Segundo o Banco Mundial, atualmente são gastos US$ 5 bilhões por ano na promoção de bens públicos transnacionais. Outros US$ 11 bilhões destinam-se a atividades complementares que promovem a absorção desses bens públicos pelos países em desenvolvimento.
No leque de ações de ajuda promovidas por países, o peso do financiamento a bens públicos nacionais e transnacionais passou de 16% para 40% do total entre os anos 80 e 90.
Já nos organismos multilaterais, predomina a ajuda a governos e, portanto, o financiamento a bens públicos nacionais.
Organizações como o Banco de Desenvolvimento Asiático e o BID destinaram respectivamente 7% e 2% de seus orçamentos de ajuda à promoção de bens públicos transnacionais.
Mas nem tudo é esperança nessa renascença das preocupações com a oferta global, regional e nacional de bens públicos.

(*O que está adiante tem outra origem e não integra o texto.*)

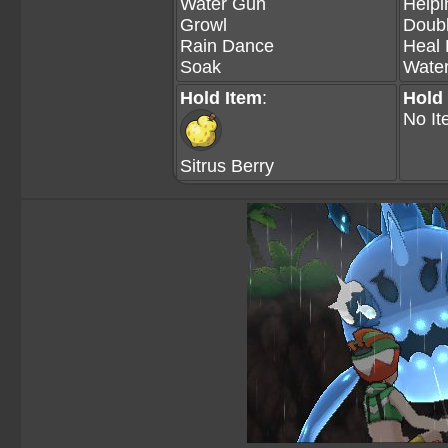
Water Gun
Help
Growl
Doubl
Rain Dance
Heal 
Soak
Wate
Hold Item
:
Hold
No It
Sitrus Berry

Estudos revelam que a nova modalidade de ajuda substitui as antigas. Em alguns casos, o volume total de ajuda cai, ainda que o financiamento a bens públicos transnacionais ganhe importância.
Na prática, o interesse dos países ricos pela ampliação de bens públicos transnacionais remedeia, mas não resolve os desajustes criados pela globalização.
Antigamente, os países ricos focalizavam seus esforços de ajuda em países isolados, em geral associando essa ajuda a vendas de produtos, serviços e tecnologias. A nova abordagem reflete o surgimento de problemas novos, globais (poluição, crime organizado e contágio de crises financeiras). Mas a preocupação com a oferta de algum remédio para os males da globalização não produz alteração nas políticas macroeconômicas e financeiras recomendadas pelo Banco Mundial, o FMI e outras organizações. Num contexto de crise, a oferta de bens públicos produz no máximo uma globalização remediada.